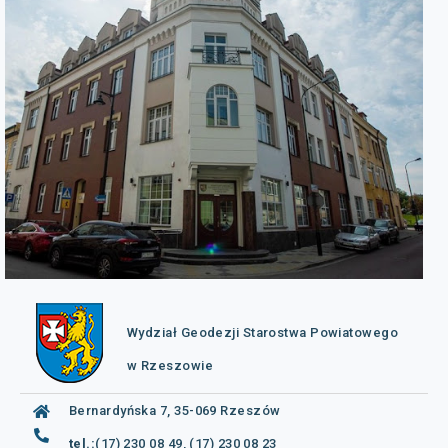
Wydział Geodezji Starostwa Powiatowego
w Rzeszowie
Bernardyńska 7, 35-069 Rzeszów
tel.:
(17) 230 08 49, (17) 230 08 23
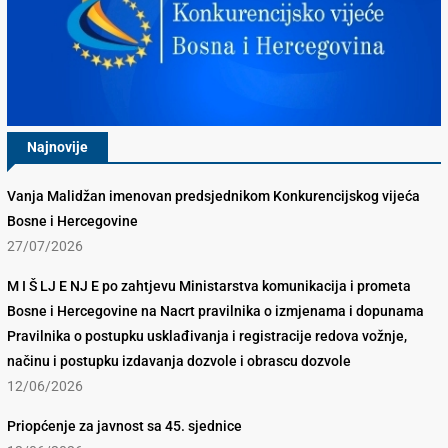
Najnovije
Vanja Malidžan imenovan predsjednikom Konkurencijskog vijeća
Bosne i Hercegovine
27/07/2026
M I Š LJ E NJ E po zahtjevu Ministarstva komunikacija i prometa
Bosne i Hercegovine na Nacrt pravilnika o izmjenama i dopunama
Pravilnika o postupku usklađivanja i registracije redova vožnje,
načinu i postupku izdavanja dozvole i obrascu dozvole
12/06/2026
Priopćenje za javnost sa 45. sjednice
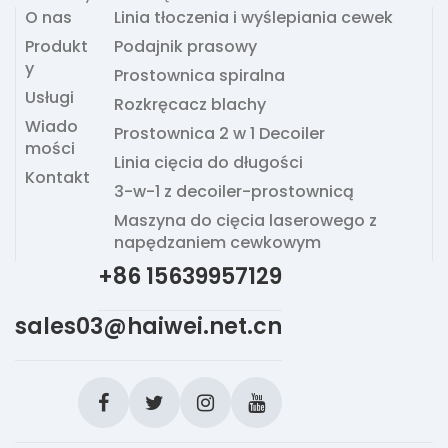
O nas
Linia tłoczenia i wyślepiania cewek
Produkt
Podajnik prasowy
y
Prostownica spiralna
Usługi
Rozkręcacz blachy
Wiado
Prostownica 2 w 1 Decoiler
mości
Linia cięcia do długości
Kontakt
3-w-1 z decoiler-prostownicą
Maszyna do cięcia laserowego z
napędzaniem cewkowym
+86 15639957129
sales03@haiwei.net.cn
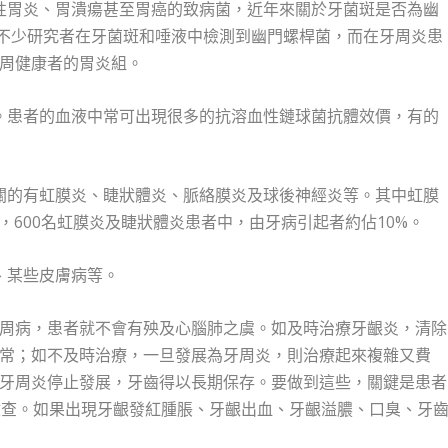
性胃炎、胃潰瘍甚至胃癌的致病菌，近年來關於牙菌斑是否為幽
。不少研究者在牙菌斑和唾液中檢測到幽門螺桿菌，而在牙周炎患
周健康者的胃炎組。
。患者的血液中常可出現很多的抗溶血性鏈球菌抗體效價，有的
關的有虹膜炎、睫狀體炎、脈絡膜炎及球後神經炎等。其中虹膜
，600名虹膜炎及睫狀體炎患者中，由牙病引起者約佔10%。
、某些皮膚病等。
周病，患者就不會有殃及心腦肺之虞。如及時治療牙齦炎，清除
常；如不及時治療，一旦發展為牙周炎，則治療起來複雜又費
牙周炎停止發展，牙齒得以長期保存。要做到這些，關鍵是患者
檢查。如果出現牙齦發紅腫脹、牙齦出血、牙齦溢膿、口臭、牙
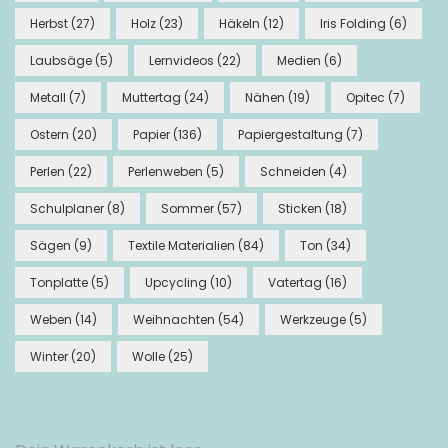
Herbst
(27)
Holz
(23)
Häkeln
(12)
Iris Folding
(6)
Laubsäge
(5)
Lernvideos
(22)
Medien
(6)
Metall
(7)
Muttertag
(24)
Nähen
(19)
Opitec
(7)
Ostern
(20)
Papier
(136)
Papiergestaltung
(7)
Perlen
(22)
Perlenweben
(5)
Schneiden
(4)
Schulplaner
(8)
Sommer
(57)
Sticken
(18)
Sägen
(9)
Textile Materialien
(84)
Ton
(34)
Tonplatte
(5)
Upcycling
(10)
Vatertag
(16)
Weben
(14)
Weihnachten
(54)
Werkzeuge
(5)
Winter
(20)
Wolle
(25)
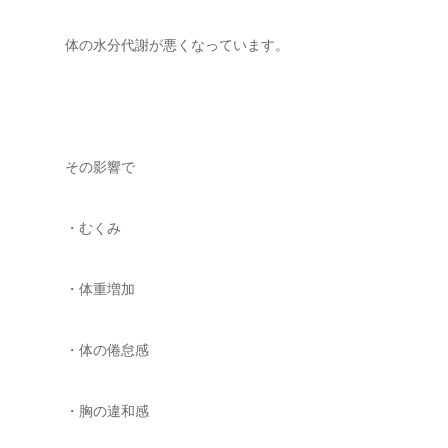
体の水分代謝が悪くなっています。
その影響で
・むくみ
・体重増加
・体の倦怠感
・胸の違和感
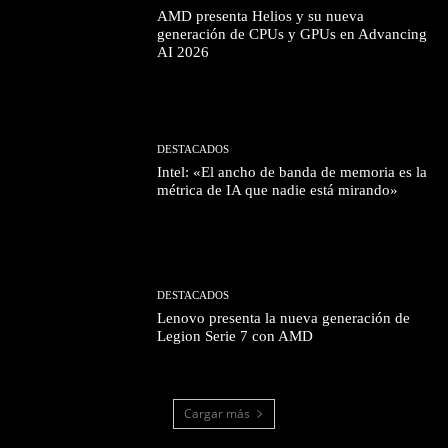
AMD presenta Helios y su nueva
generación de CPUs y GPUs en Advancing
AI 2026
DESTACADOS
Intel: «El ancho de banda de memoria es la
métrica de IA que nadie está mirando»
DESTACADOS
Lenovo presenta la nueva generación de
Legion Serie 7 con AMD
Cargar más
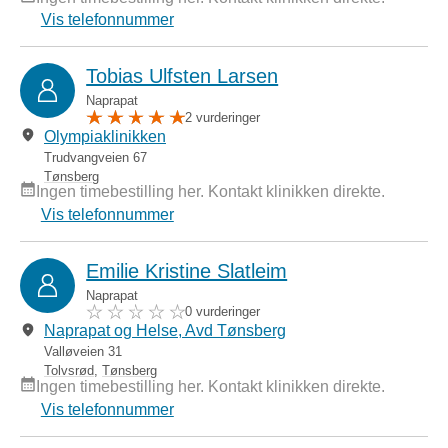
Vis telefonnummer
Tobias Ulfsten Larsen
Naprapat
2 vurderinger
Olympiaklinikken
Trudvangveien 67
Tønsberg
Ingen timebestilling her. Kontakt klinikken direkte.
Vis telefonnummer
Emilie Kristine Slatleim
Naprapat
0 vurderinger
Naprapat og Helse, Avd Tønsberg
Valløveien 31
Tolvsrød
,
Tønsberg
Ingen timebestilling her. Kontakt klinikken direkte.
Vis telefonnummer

...

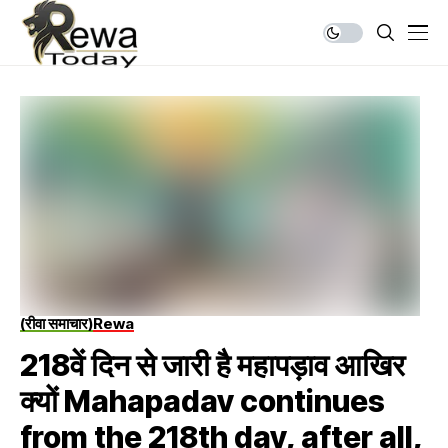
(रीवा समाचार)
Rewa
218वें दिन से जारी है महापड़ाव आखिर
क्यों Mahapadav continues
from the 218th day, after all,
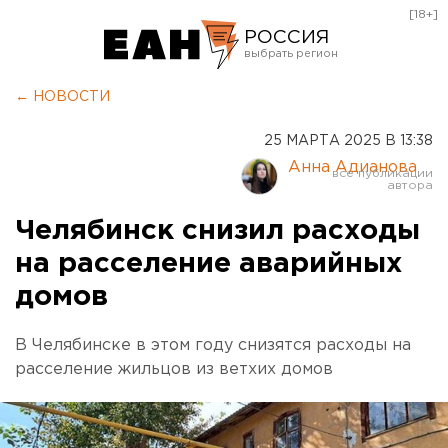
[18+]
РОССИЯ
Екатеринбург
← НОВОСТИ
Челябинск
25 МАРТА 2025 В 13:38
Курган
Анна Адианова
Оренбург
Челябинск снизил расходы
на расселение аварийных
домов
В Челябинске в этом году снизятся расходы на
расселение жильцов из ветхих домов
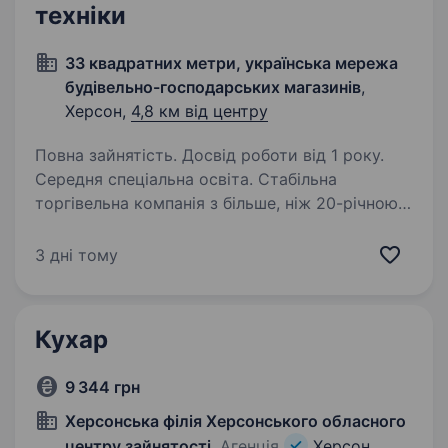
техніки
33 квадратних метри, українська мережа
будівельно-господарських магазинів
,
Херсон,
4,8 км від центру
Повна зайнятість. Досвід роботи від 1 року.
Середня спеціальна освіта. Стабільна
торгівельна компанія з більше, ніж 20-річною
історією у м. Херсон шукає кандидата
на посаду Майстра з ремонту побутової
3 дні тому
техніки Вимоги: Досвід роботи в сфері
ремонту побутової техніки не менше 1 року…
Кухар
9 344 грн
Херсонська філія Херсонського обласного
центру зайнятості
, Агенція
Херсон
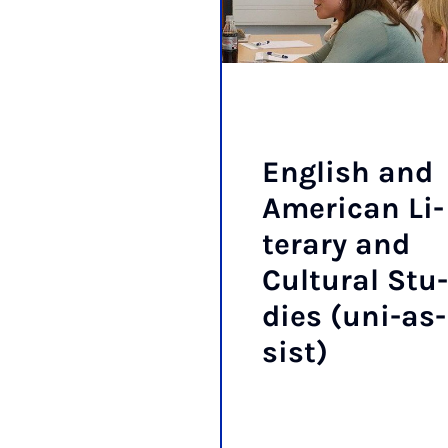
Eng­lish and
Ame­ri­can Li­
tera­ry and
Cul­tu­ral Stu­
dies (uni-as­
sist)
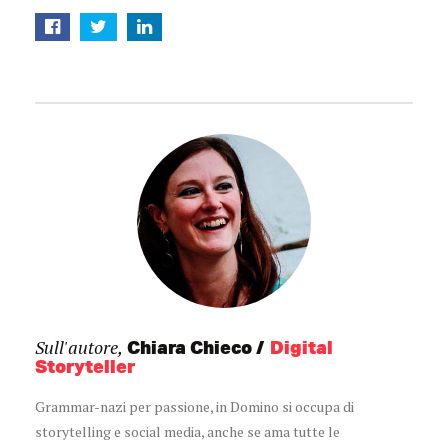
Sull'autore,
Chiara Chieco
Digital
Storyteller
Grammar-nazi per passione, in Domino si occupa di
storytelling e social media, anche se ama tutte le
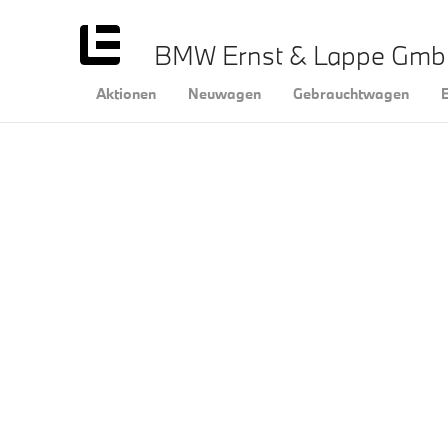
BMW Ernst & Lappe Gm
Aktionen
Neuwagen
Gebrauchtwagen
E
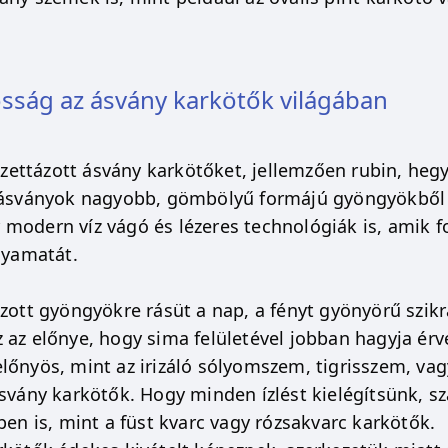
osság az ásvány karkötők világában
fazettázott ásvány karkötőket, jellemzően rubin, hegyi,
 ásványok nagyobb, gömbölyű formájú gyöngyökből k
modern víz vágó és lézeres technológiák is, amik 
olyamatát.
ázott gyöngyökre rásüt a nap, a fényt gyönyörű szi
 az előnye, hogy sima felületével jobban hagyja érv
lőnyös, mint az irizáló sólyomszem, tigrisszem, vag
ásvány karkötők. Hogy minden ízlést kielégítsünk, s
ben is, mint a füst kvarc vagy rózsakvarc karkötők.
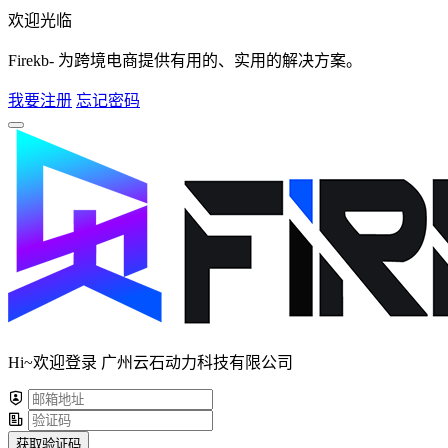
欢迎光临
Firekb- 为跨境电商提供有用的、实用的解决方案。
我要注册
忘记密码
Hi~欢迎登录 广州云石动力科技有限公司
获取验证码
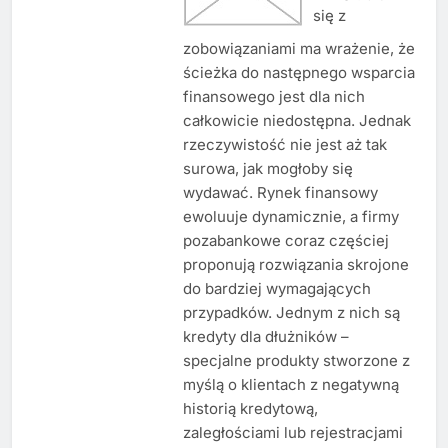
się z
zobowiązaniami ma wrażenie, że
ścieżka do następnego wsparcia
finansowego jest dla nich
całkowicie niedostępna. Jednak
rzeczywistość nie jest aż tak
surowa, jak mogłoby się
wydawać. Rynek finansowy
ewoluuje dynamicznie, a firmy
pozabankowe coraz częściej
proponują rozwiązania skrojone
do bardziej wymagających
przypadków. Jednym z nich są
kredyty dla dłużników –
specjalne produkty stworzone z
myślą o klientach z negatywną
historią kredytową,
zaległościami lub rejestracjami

* * *

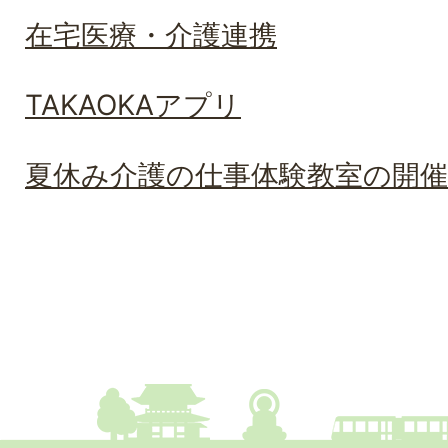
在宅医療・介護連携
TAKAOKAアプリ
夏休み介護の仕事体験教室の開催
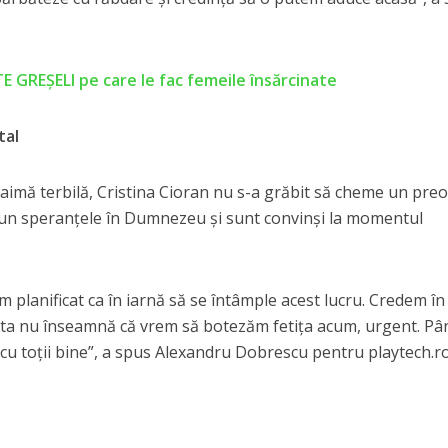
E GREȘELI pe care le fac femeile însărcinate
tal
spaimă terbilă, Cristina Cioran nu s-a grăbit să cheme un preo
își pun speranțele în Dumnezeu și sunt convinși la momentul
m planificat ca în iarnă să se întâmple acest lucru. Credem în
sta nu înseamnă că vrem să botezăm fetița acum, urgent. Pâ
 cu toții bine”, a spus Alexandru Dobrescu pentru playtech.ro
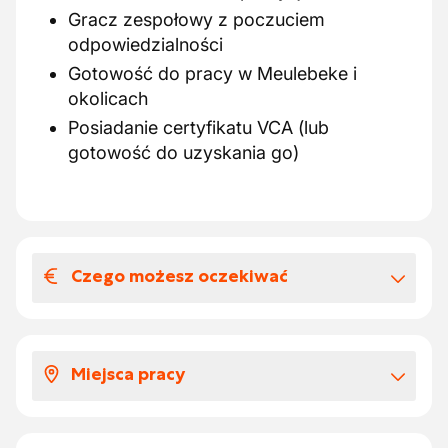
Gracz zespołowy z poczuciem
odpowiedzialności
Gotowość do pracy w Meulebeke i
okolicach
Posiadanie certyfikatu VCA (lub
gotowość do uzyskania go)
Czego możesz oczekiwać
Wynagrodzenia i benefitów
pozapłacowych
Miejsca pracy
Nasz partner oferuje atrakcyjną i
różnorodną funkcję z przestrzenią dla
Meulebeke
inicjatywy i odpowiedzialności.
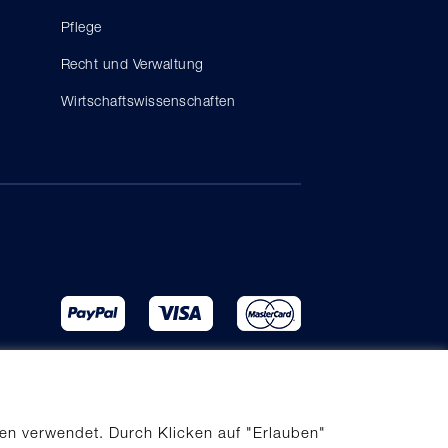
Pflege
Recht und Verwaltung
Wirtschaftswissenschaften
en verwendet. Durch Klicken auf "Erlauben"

* **TO DO**
In the material above, show every line where the word "presenta" turns up.

* **SOLUTION FOR THIS EXERCISE**
AMD presenta Helios y su nueva
Lenovo presenta la nueva generación de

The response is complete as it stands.